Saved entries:
--------------------------------------------------

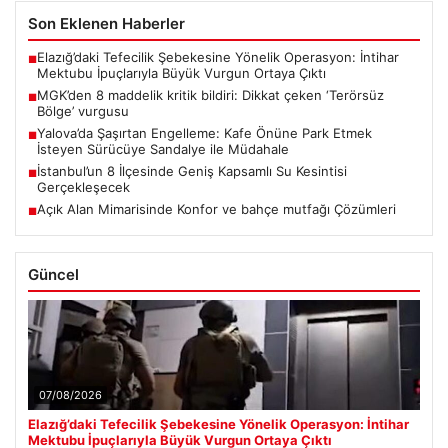
Son Eklenen Haberler
Elazığ’daki Tefecilik Şebekesine Yönelik Operasyon: İntihar
■
Mektubu İpuçlarıyla Büyük Vurgun Ortaya Çıktı
MGK’den 8 maddelik kritik bildiri: Dikkat çeken ‘Terörsüz
■
Bölge’ vurgusu
Yalova’da Şaşırtan Engelleme: Kafe Önüne Park Etmek
■
İsteyen Sürücüye Sandalye ile Müdahale
İstanbul’un 8 İlçesinde Geniş Kapsamlı Su Kesintisi
■
Gerçekleşecek
Açık Alan Mimarisinde Konfor ve bahçe mutfağı Çözümleri
■
Güncel
07/08/2026
Elazığ’daki Tefecilik Şebekesine Yönelik Operasyon: İntihar
Mektubu İpuçlarıyla Büyük Vurgun Ortaya Çıktı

--------------------------------------------------

DIRECTIONS: Every line above should be duplicated exactly; the pictures are to be left out.

OUTPUT OF THE EXERCISE:
Son Eklenen Haberler
Elazığ’daki Tefecilik Şebekesine Yönelik Operasyon: İntihar
■
Mektubu İpuçlarıyla Büyük Vurgun Ortaya Çıktı
MGK’den 8 maddelik kritik bildiri: Dikkat çeken ‘Terörsüz
■
Bölge’ vurgusu
Yalova’da Şaşırtan Engelleme: Kafe Önüne Park Etmek
■
İsteyen Sürücüye Sandalye ile Müdahale
İstanbul’un 8 İlçesinde Geniş Kapsamlı Su Kesintisi
■
Gerçekleşecek
Açık Alan Mimarisinde Konfor ve bahçe mutfağı Çözümleri
■
Güncel
07/08/2026
Elazığ’daki Tefecilik Şebekesine Yönelik Operasyon: İntihar
Mektubu İpuçlarıyla Büyük Vurgun Ortaya Çıktı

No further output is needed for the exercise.